Social media giant Meta Platforms (META 1.88%) is plowing tens of billions of dollars annually into two big initiatives. The first is the metaverse. Meta CEO Mark Zuckerberg sees virtual reality, augmented reality, and connected virtual worlds as the future. That said, Meta's Reality Labs segment responsible for all things metaverse recorded an operating loss of $9.4 billion through the first nine months of the year, and the company expects losses to grow substantially in 2023.

The second big bet is AI. Meta is drastically ramping up its capital spending to expand its data center footprint and support the most advanced AI hardware. The goal is to improve how its apps serve content and ads.

Investors really don't like all this spending. Meta stock has plunged 75% from its all-time high last year. The company, which was once worth more than $1 trillion, is now valued at around $250 billion.

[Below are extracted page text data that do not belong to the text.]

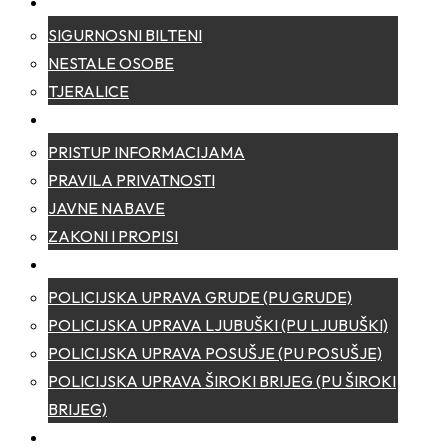
SIGURNOST
SIGURNOSNI BILTENI
NESTALE OSOBE
TJERALICE
TRANSPARENTNOST
PRISTUP INFORMACIJAMA
PRAVILA PRIVATNOSTI
JAVNE NABAVE
ZAKONI I PROPISI
POLICIJSKE UPRAVE
POLICIJSKA UPRAVA GRUDE (PU GRUDE)
POLICIJSKA UPRAVA LJUBUŠKI (PU LJUBUŠKI)
POLICIJSKA UPRAVA POSUŠJE (PU POSUŠJE)
POLICIJSKA UPRAVA ŠIROKI BRIJEG (PU ŠIROKI
BRIJEG)
KONTAKT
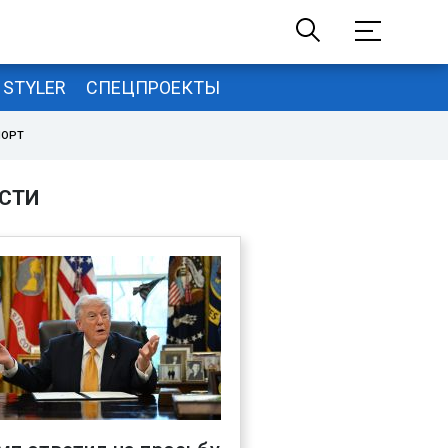
STYLER
СПЕЦПРОЕКТЫ
ПОРТ
СТИ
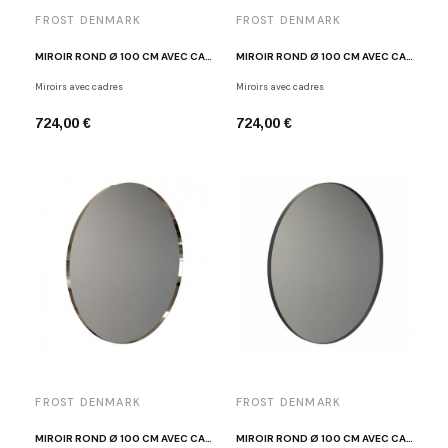
FROST DENMARK
FROST DENMARK
MIROIR ROND Ø 100 CM AVEC CADRE CUIVRE BROSSÉ FROST U4131-BOC
MIROIR ROND Ø 100 CM AVEC CADRE CUIVRE POLI FROST U4131-C
Miroirs avec cadres
Miroirs avec cadres
724,00 €
724,00 €
FROST DENMARK
FROST DENMARK
MIROIR ROND Ø 100 CM AVEC CADRE DORÉ POLI FROST U4131-GO
MIROIR ROND Ø 100 CM AVEC CADRE NOIR FROST U4131-B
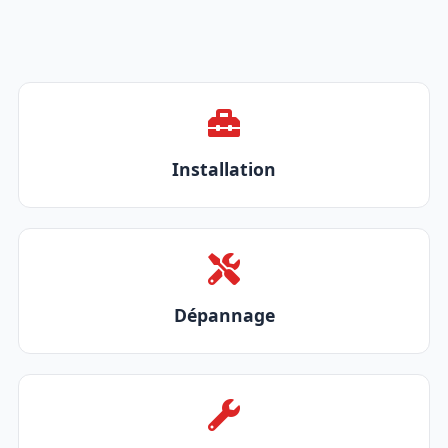
Installation
Dépannage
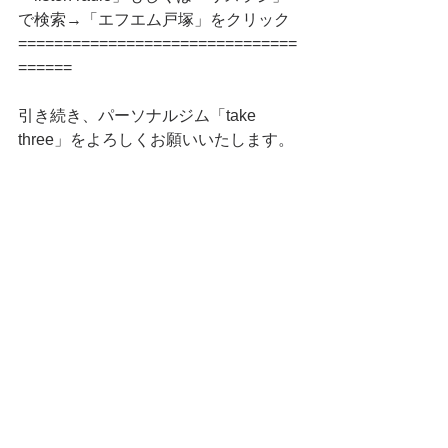
で検索→「エフエム戸塚」をクリック
===============================
======
引き続き、パーソナルジム「take 
three」をよろしくお願いいたします。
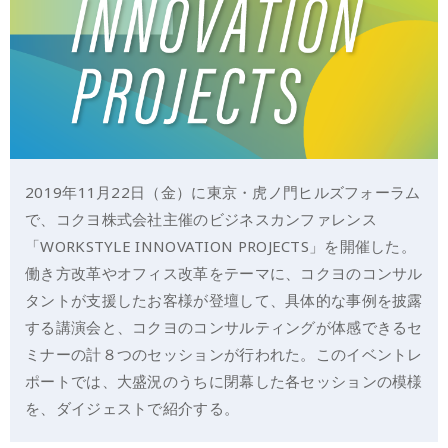
2019年11月22日（金）に東京・虎ノ門ヒルズフォーラム
で、コクヨ株式会社主催のビジネスカンファレンス
「WORKSTYLE INNOVATION PROJECTS」を開催した。
働き方改革やオフィス改革をテーマに、コクヨのコンサル
タントが支援したお客様が登壇して、具体的な事例を披露
する講演会と、コクヨのコンサルティングが体感できるセ
ミナーの計８つのセッションが行われた。このイベントレ
ポートでは、大盛況のうちに閉幕した各セッションの模様
を、ダイジェストで紹介する。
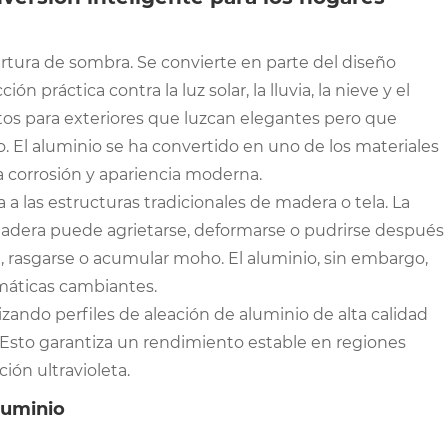
tura de sombra. Se convierte en parte del diseño
 práctica contra la luz solar, la lluvia, la nieve y el
ctos para exteriores que luzcan elegantes pero que
 El aluminio se ha convertido en uno de los materiales
 la corrosión y apariencia moderna.
a las estructuras tradicionales de madera o tela. La
madera puede agrietarse, deformarse o pudrirse después
, rasgarse o acumular moho. El aluminio, sin embargo,
imáticas cambiantes.
lizando perfiles de aleación de aluminio de alta calidad
 Esto garantiza un rendimiento estable en regiones
ón ultravioleta.
luminio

Brad Gerstner, founder of Meta shareholder Altimeter Capital, recently published an open letter to Zuckerberg urging him to slash head count, reduce capital spending, and put a much tighter lid on spending related to the metaverse. Gerstner argued that Meta could potentially double its free cash flow to $40 billion per year if these steps were taken.

Zuckerberg has all the power

The concept of skin in the game is an important one for long-term investors to understand. A leader who doesn't own a meaningful stake in the company they helm faces little downside when things go off the rails. When a CEO's net worth is tied up in shares of the company they lead, the odds are good that decisions coming from that CEO will be aimed at the long-term success of the company. That's good for shareholders.

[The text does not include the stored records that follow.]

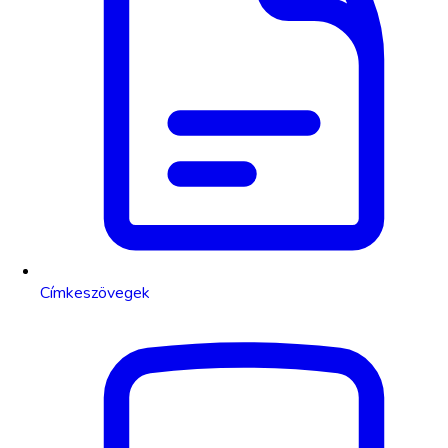
Címkeszövegek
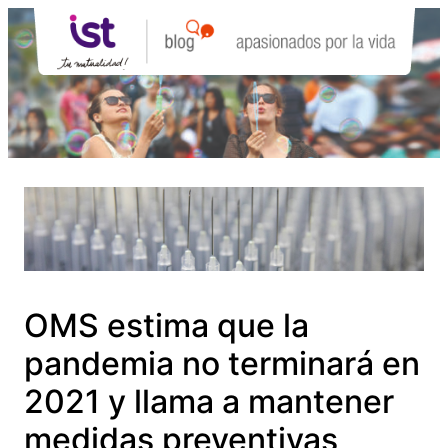
Saltar
al
contenido
OMS estima que la
pandemia no terminará en
2021 y llama a mantener
medidas preventivas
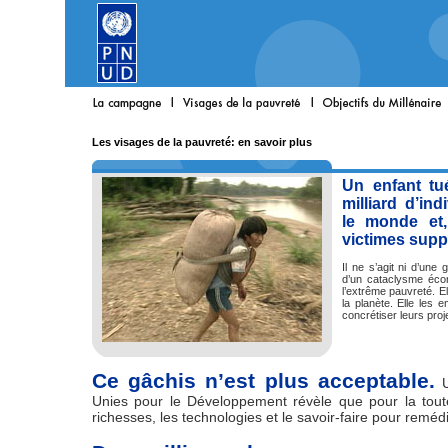
Les visages de la pauvreté: en savoir plus
Un enfant tu
milliard d’in
le monde et,
victimes supp
Il ne s’agit ni d’une
d’un cataclysme écon
l’extrême pauvreté. El
la planète. Elle les e
concrétiser leurs proj
Ce gâchis n’est plus acceptable.
U
Unies pour le Développement révèle que pour la tout
richesses, les technologies et le savoir-faire pour remédi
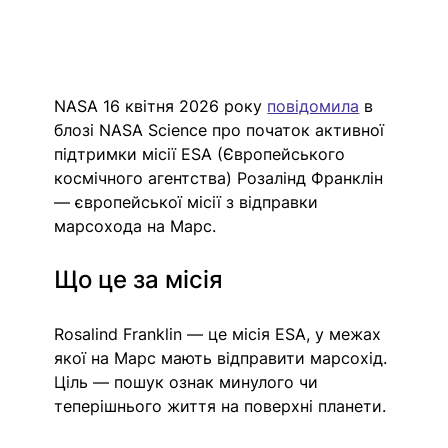
NASA 16 квітня 2026 року 
повідомила
в 
блозі NASA Science про початок активної 
підтримки місії ESA 
(Європейського 
космічного агентства)
 Розалінд Франклін 
— європейської місії з відправки 
марсохода на Марс.
Що це за місія
Rosalind Franklin — це місія ESA, у межах 
якої на Марс мають відправити марсохід. 
Ціль — пошук ознак минулого чи 
теперішнього життя на поверхні планети. 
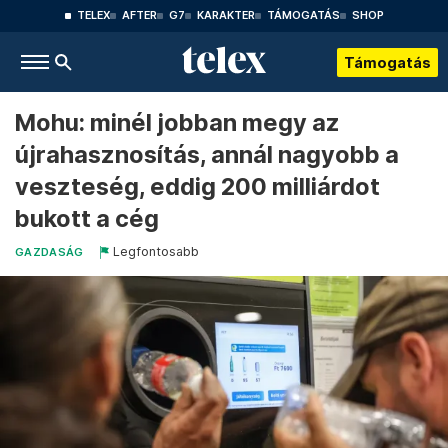
TELEX
AFTER
G7
KARAKTER
TÁMOGATÁS
SHOP
Támogatás
Mohu: minél jobban megy az
újrahasznosítás, annál nagyobb a
veszteség, eddig 200 milliárdot
bukott a cég
Legfontosabb
GAZDASÁG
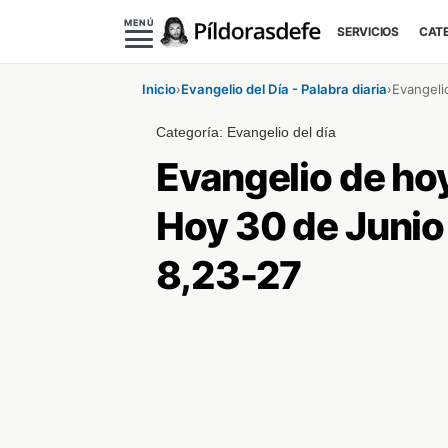
MENÚ
SERVICIOS
CAT
Inicio
›
Evangelio del Día - Palabra diaria
›
Evangelio
Categoría:
Evangelio del día
Evangelio de ho
Hoy 30 de Junio
8,23-27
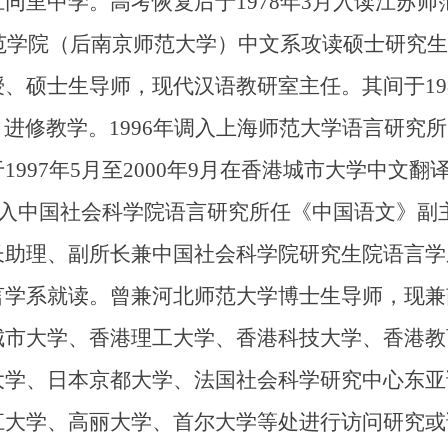
同里中学。高考恢复后于1978年3月入读江苏师
师范学院（后南京师范大学）中文系攻读硕士研究生
、硕士生导师，现代汉语教研室主任。其间于198
lege）进修教学。1996年调入上海师范大学语言
997年5月至2000年9月在香港城市大学中文
借调入中国社会科学院语言研究所任《中国语文》
助理、副所长兼中国社会科学院研究生院语言学系主
言学系就读。曾兼河北师范大学博士生导师，现兼
城市大学、香港理工大学、香港科技大学、香港教
大学、日本京都大学、法国社会科学研究中心东亚
江大学、高丽大学、首尔大学等处进行访问研究或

Zuckerberg certainly has skin in the game. With a stake of roughly 350 million shares, nearly all his net worth is tied to his $30 billion-plus stake in the company he founded. But Zuckerberg also has something that many founder-CEOs don't have: complete voting control.

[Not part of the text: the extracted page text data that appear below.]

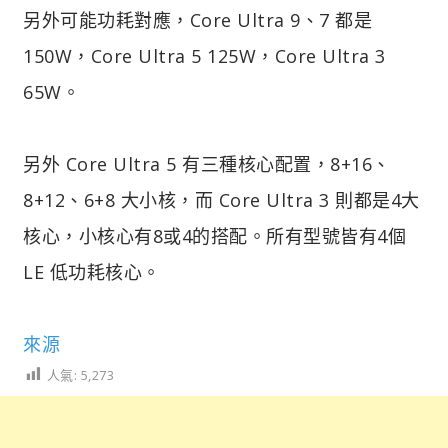
另外可能功耗對應，Core Ultra 9、7 都是
150W，Core Ultra 5 125W，Core Ultra 3
65W。
另外 Core Ultra 5 有三種核心配置，8+16、
8+12、6+8 大小核，而 Core Ultra 3 則都是4大
核心，小核心有8或4的搭配。所有型號皆有4個
LE 低功耗核心。
來源
人氣:
5,273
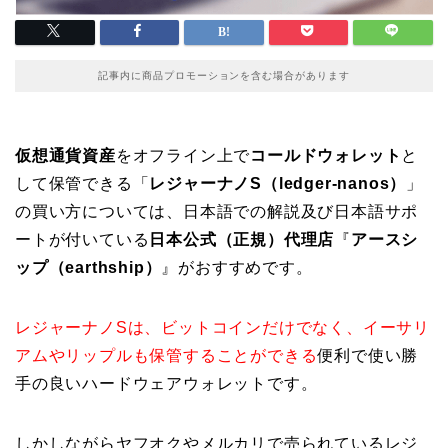
記事内に商品プロモーションを含む場合があります
仮想通貨資産
をオフライン上で
コールドウォレット
と
して保管できる「
レジャーナノS（ledger-nanos）
」
の買い方については、日本語での解説及び日本語サポ
ートが付いている
日本公式（正規）代理店
『
アースシ
ップ（earthship）
』がおすすめです。
レジャーナノSは、ビットコインだけでなく、イーサリ
アムやリップルも保管することができる
便利で使い勝
手の良いハードウェアウォレットです。
しかしながら
ヤフオクやメルカリで売られているレジ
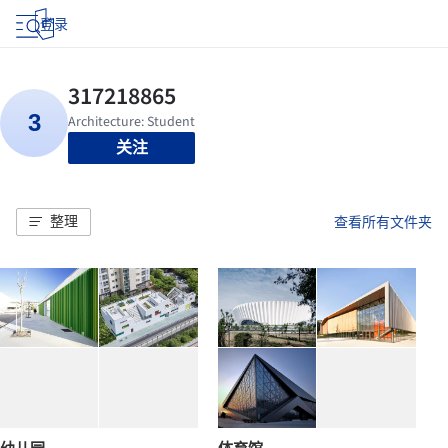
登录
关注
整理
查看所有文件夹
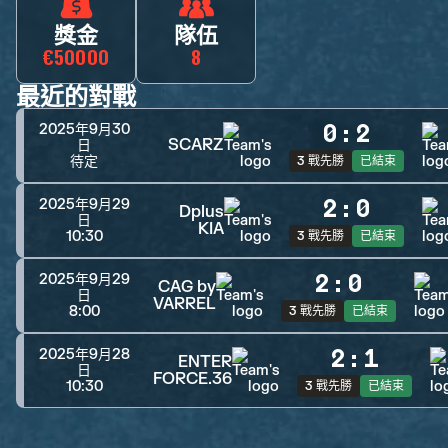
獎金
隊伍
€50000
8
最近的對戰
0
:
2
2025年9月30
SCARZ
日
待定
3 戰先勝
已結束
2
:
0
2025年9月29
Dplus
日
KIA
10:30
3 戰先勝
已結束
2
:
0
2025年9月29
CAG by
日
VARREL
8:00
3 戰先勝
已結束
2
:
1
2025年9月28
ENTER
日
FORCE.36
10:30
3 戰先勝
已結束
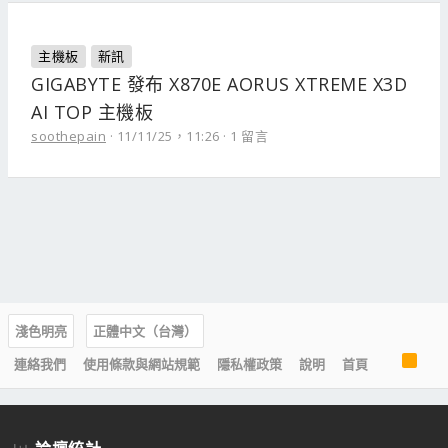
主機板
新訊
GIGABYTE 發布 X870E AORUS XTREME X3D
AI TOP 主機板
soothepain
11/11/25，11:26
1 留言
淺色明亮
正體中文（台灣）
R
連絡我們
使用條款與網站規範
隱私權政策
說明
首頁
S
S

While Zuckerberg owns less than 13% of Meta's outstanding shares, he controls 54.4% of the voting power. That's because most of his stake is in the form of Class B shares, which grant him 10 votes each instead of just one.

For long-term investors, having a CEO with complete control can be a good thing. It means that the CEO can take the kind of risks that take many years to pay off, even if they hurt profits in the short run. The problem, though, is that there's no mechanism to rein in the CEO.

I'm willing to bet that Zuckerberg doesn't care about maximizing free cash flow. Cutting costs would help the bottom line and potentially the stock price today, but Zuckerberg likely knows full well that Meta needs a second act. The goal is to build a thing that could potentially dwarf the success of the social media business, and he's betting on metaverse being that thing.

There's nothing anyone can really do about Meta's aggressive investments. Activist investors can complain, but they knew the risks of investing in a company where the CEO can't be overruled: It works until it doesn't.

When stock prices are going up, investors are going to scoop up shares of newly public companies without paying much attention to the share structure. When Meta went public in 2012 as Facebook, proxy advisory group Institutional Shareholder Services harshly criticized the company's dual-share structure while admitting that it probably wouldn't make any difference for the success of the IPO. "This is a governance profile with a defense against everything expect hubris," read the ISS report.

It took a decade for that warning to ring true. Meta stock has now underperformed the S&P 500 since its IPO, and investors have no real way to challenge the decisions Zuckerberg is making. It's the metaverse or bust, and there's nothing anyone can do about it.